§ Your assignment
Leave out the pictures and output the data verbatim.

___

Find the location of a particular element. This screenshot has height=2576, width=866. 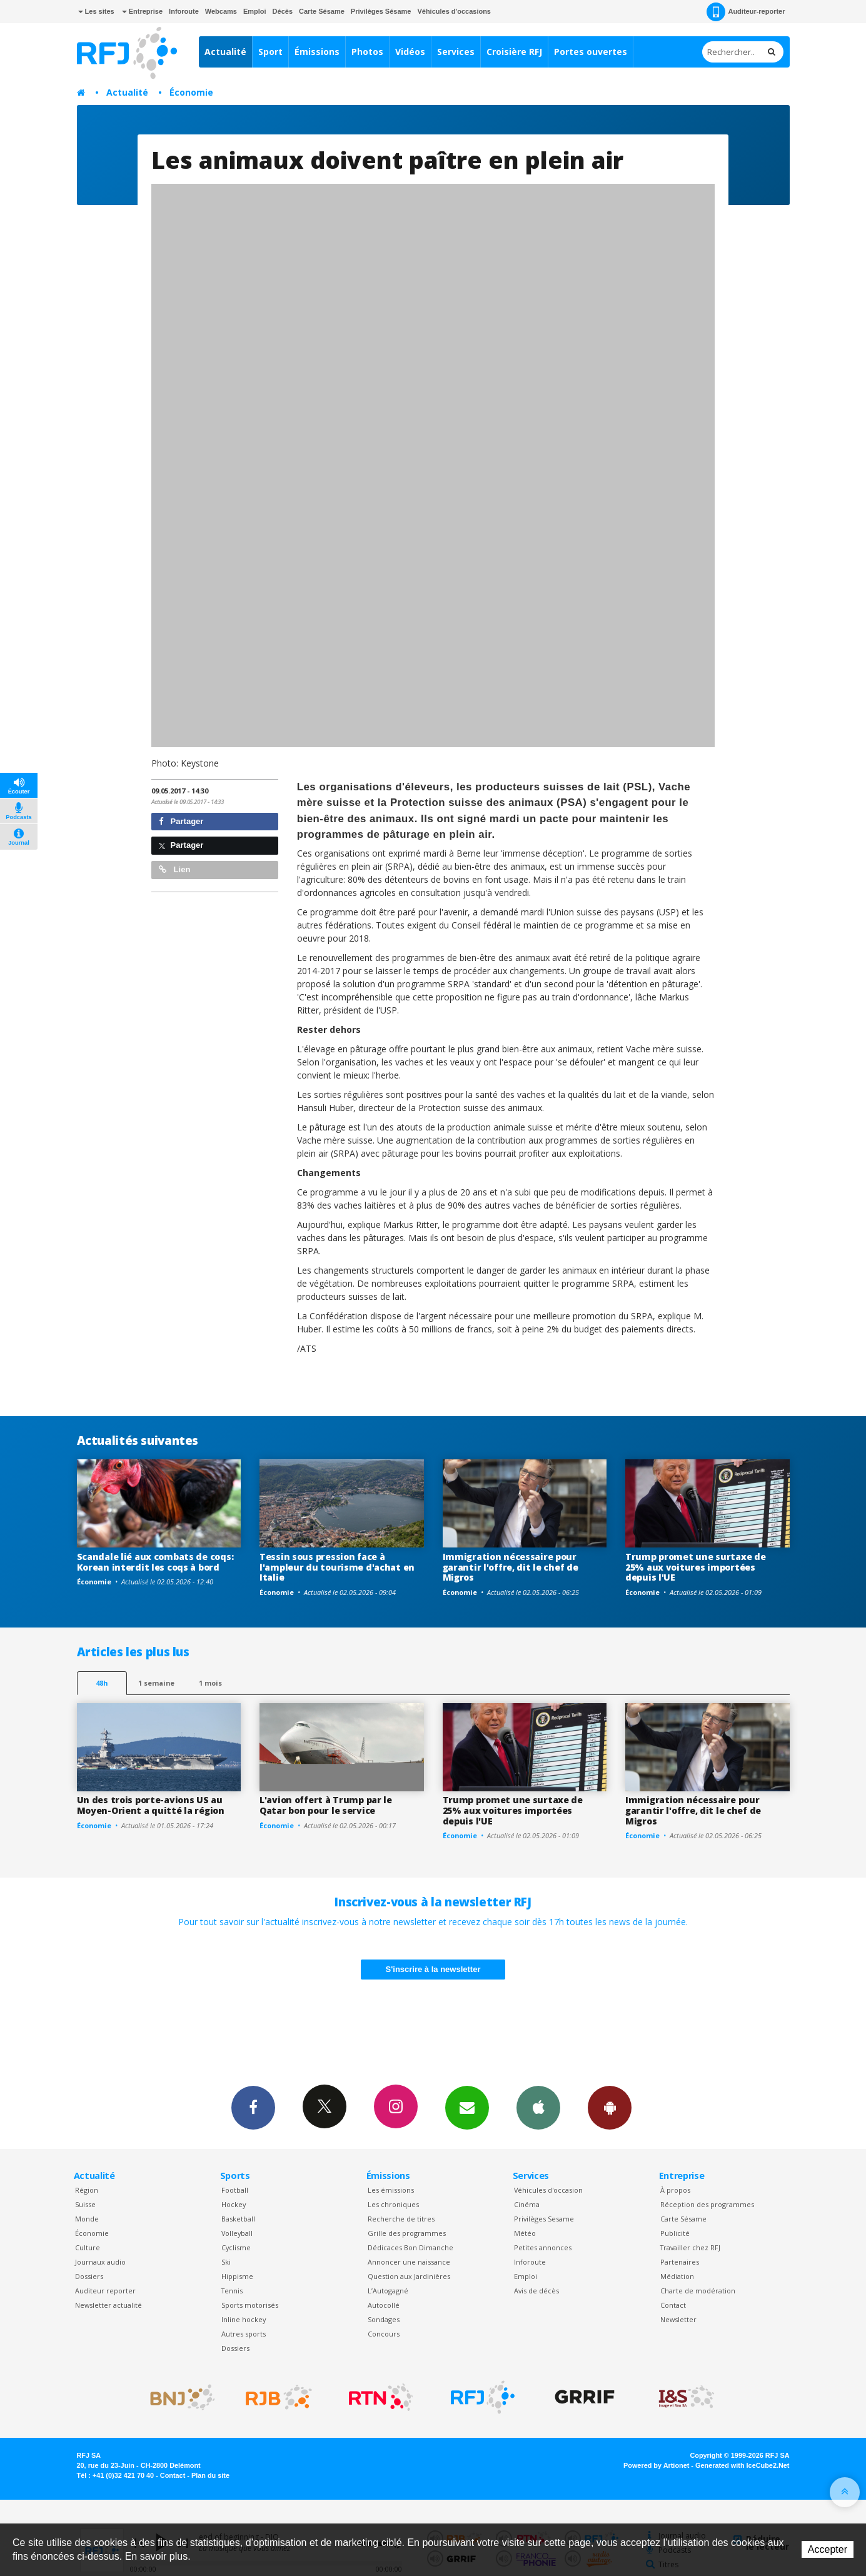

1 mois [most-1mo] is located at coordinates (210, 1683).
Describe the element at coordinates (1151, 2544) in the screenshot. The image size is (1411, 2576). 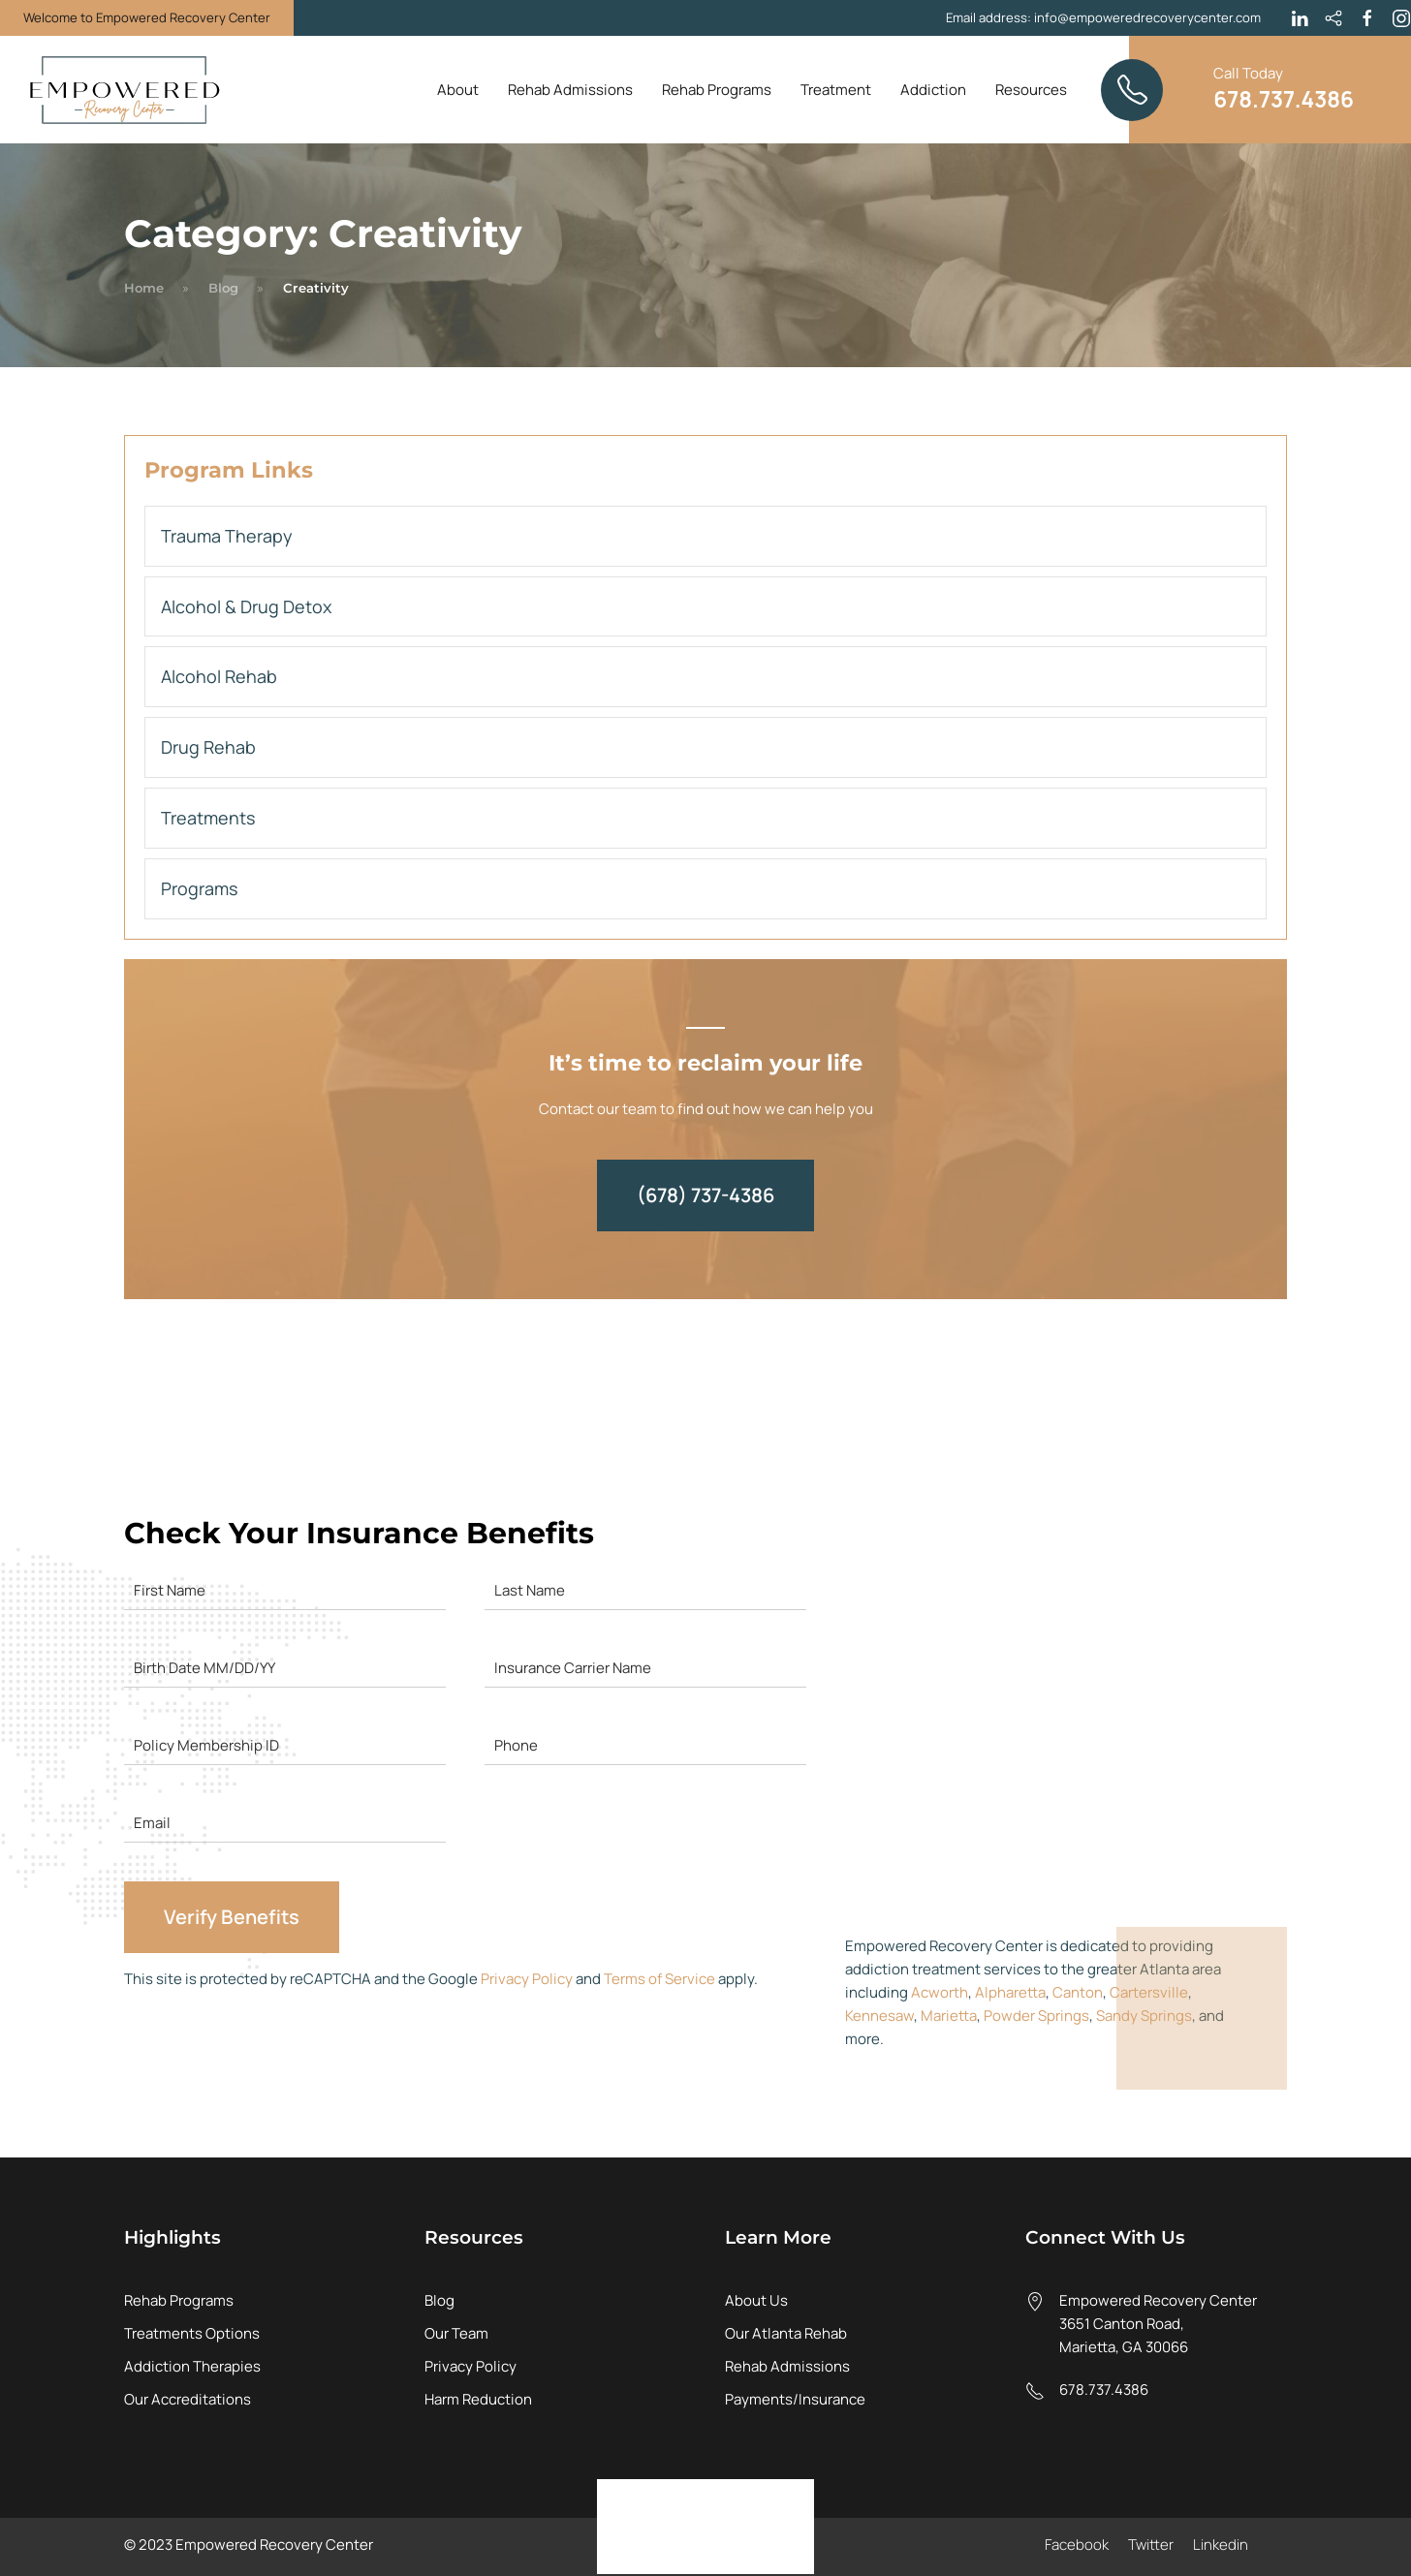
I see `Twitter` at that location.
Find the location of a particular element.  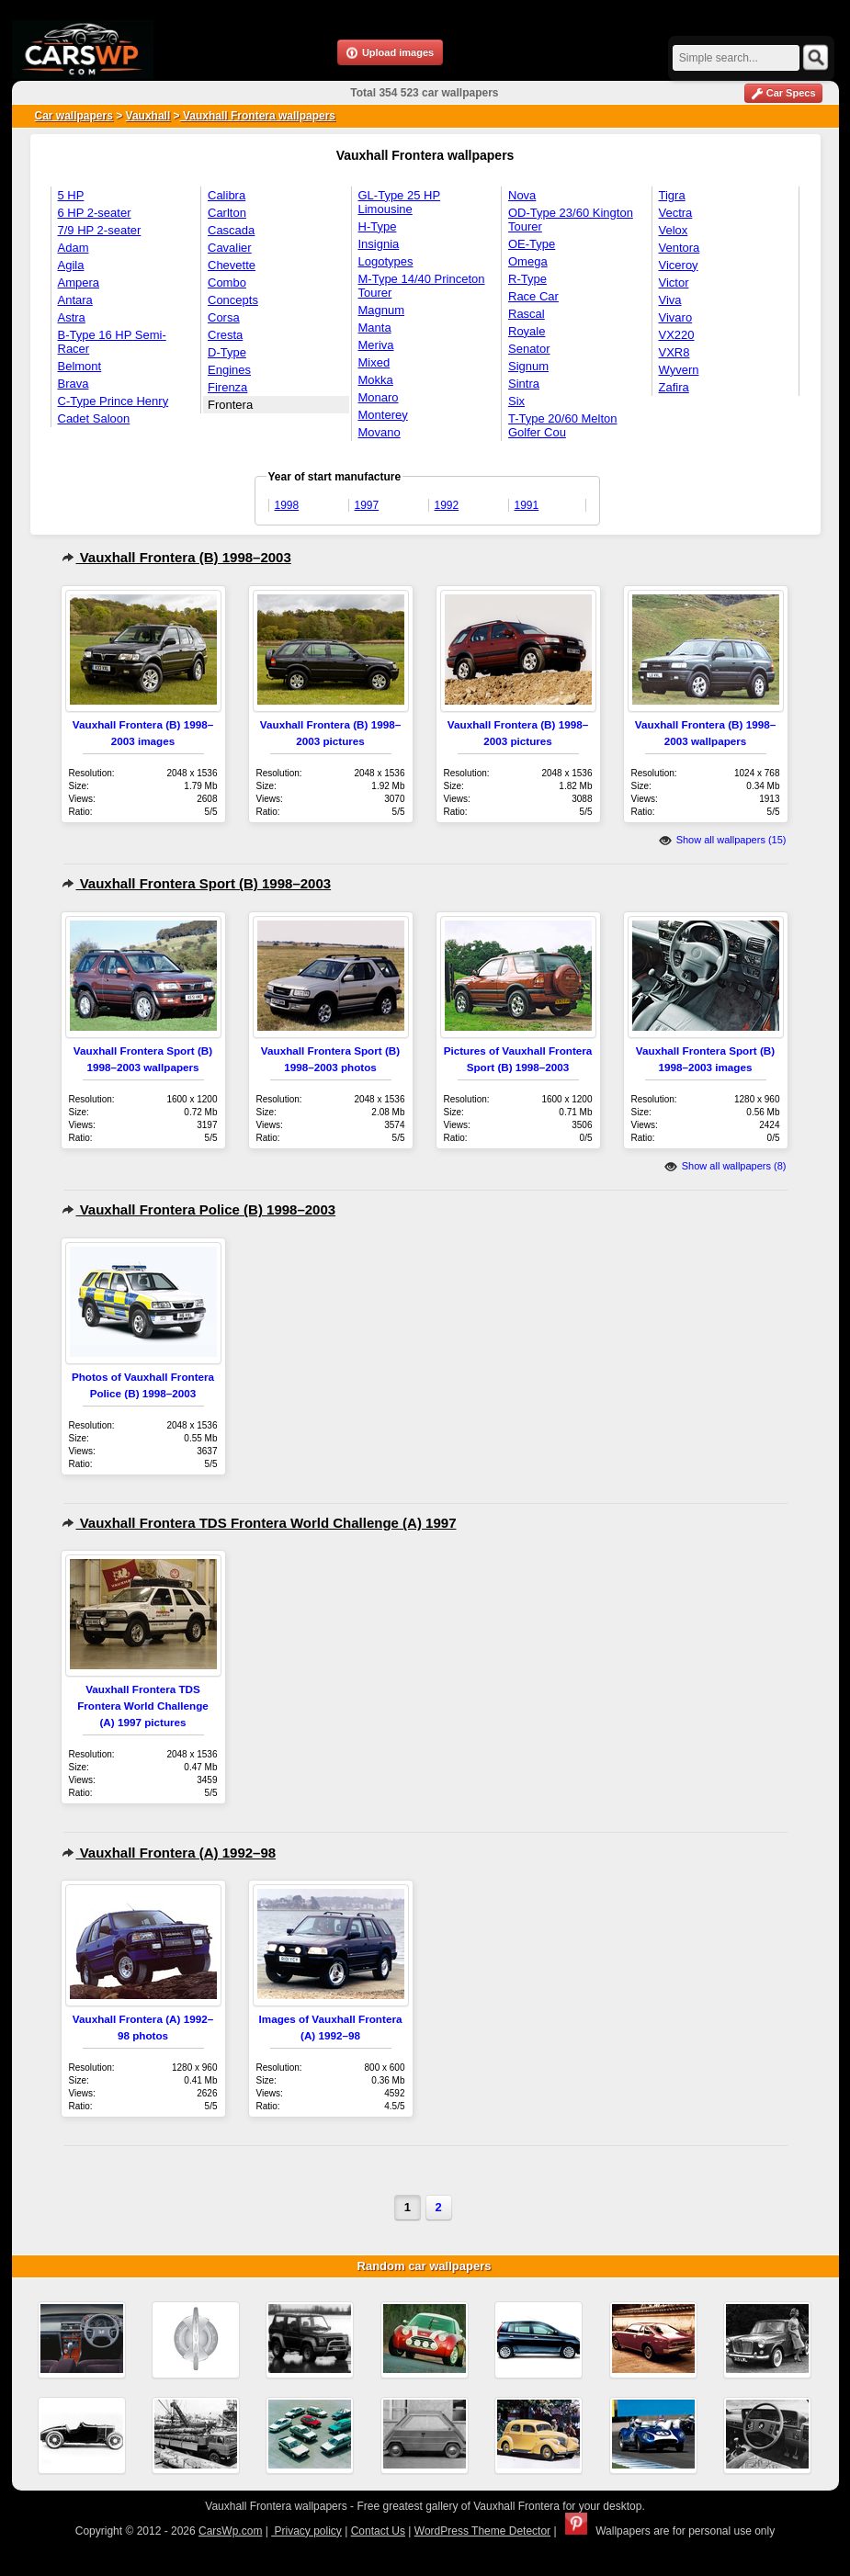

Vivaro is located at coordinates (676, 317).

___

§ Task output
Find the location of a particular element. This screenshot has height=2576, width=866. 

1 mois [most-1mo] is located at coordinates (210, 1683).
Describe the element at coordinates (1151, 2544) in the screenshot. The image size is (1411, 2576). 
I see `Twitter` at that location.
Find the location of a particular element.  

Vivaro is located at coordinates (676, 317).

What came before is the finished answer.